Does functional diversity follow changes in communities?Submitted by editor on 26 January 2016.Get the paper!
Ecological studies based on time-series often investigate community changes centered on species abundance or biomass but rarely expose the consequential functional aspects underlying such changes. Various measures of functional diversity (FD) gained much attention in the field of ecology over the past decades, and ecosystems with high FD are generally assumed to display broader ecosystem functioning.
In our recent article, we investigated the relationship between long-term compositional changes in zoobenthic communities, their functional diversity and their functional identity (i.e. composition and expression of selected traits).
We studied a coastal system in the northern Baltic Sea, the Åland islands, where the coastal zone comprises over 6000 islands, forming a highly heterogeneous land- and seascape, ranging from shallow, sheltered bays to exposed open-sea areas.
There, long-term changes in zoobenthic communities have been observed over a 40-year time frame with contrasting developments in sheltered and exposed areas.
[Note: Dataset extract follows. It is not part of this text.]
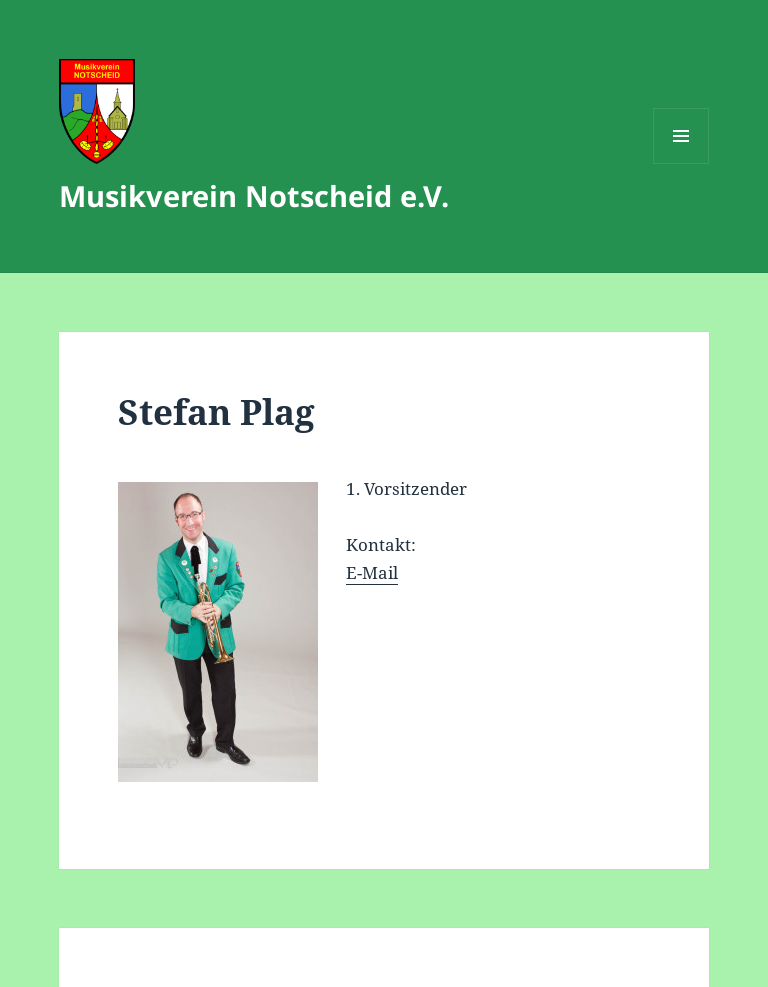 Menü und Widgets (681, 163)
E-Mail (372, 572)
In sheltered areas, zoobenthic communities have undergone pronounced changes in species composition in addition to continuously decreasing biomasses, while exposed sites show increasing biomasses and higher overall species richness. Furthermore, the studied system also encompasses the large-scale invasion of a non-native species, the polychaete Marenzelleria spp., which became dominant over the past decade. However, the functional role of this new addition to the existing species complex still remains uncertain.
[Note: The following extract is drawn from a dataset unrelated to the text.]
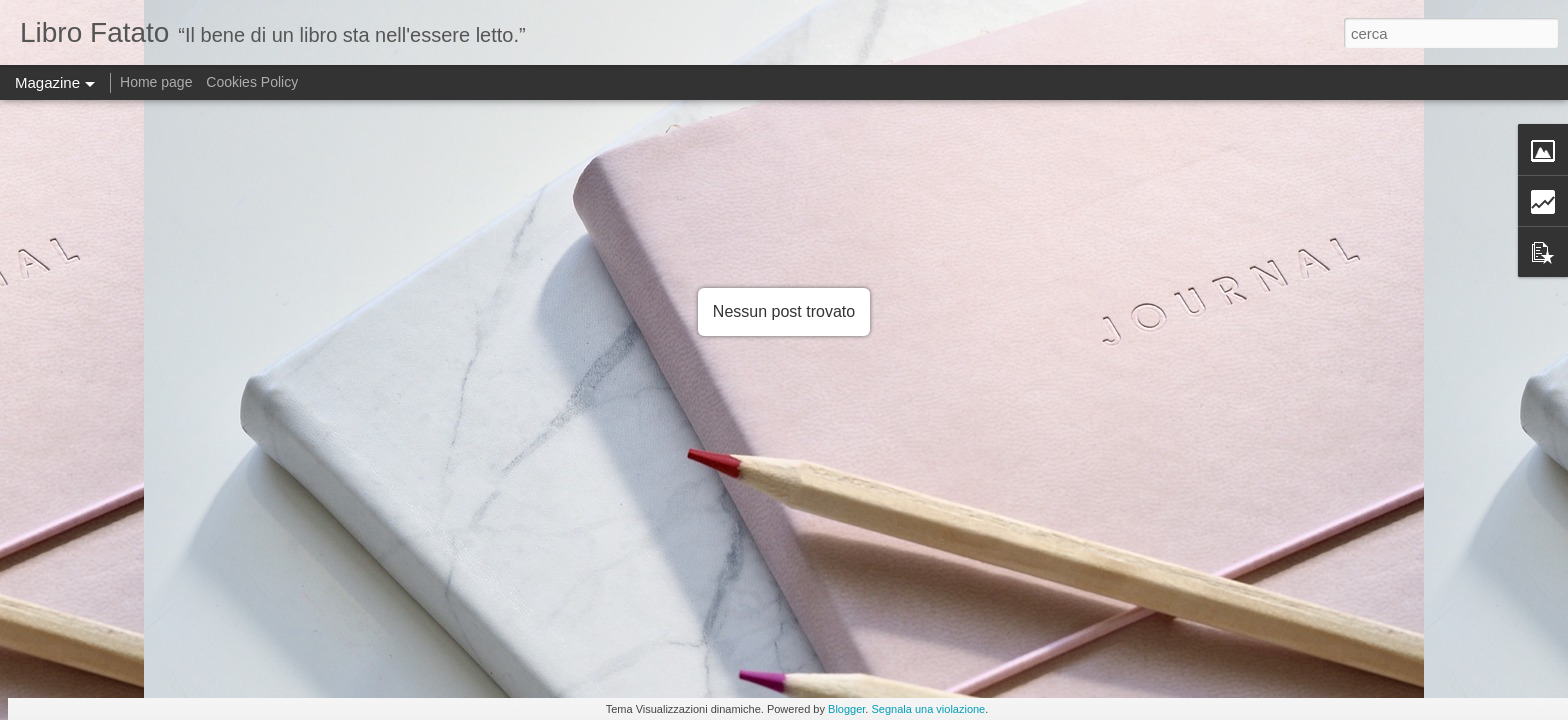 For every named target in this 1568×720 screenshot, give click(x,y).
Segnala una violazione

This background, including a species invasion and the dissimilar progression of the communities over four decades, created a suitable case study to demonstrate how changing community patterns may result in altered functional properties.
Benthic fauna plays an indispensable role in various processes of a healthy and functioning ecosystem, especially in coastal areas where the vast majority of fish rely on zoobenthos as food. Differential expressions of particular traits may alter predator-prey dynamics, remineralisation of nutrients or organic matter, sediment oxygenation and system productivity.
In our study we included traits that focus on two functional aspects within coastal systems, namely; (1) the quality of zoobenthos as food resource for higher trophic levels, with traits related to production, susceptibility to predation and palatability and (2) the role of zoobenthos as ecosystem engineers, including traits related to habitat modification, bioturbation, spatial resource dynamics and elemental cycling.
We show that two zoobenthic communities with diverging development (species abundance, biomass, diversity) in sheltered and exposed areas, traditionally suggesting respectively lower and higher ecological quality status, maintained equal functional diversities in terms of their functional dispersion (FDis), pointing toward functionally complex communities in both areas. Interestingly, the invasion of Marenzelleria seemed to have promoted a generally higher FDis. In contrast to the maintained diversity of functions, the communities’ functional identity, measured as community weighted means of trait expression (CWM), changed significantly over space and time, highlighting shifts in qualitative services for ecosystem functioning, e.g. alterations in palatability proxies such as size, protection, energy content and environmental position. These changes suggest altered food quality and functionality of zoobenthos in the studied system.
We propose a framework of coupling traditional community-based analytical tools with novel approaches to determine multi-functional changes of communities by highlighting the specific alterations in trait composition and their functional implications for the studied ecosystem. We exemplify the usefulness of combining the two functional measures, FDis and CWM, as both reveal complimenting aspects of community functionality. While FDis serves as a proxy for the pure diversity of expressed functional traits, CWM is able to showcase the underlying qualitative features of the present trait expressions and their implications for ecosystem functioning.
This approach increases the understanding of functional developments of communities in dynamic ecosystems and can help reveal alterations in qualitative services for the ecosystem at hand.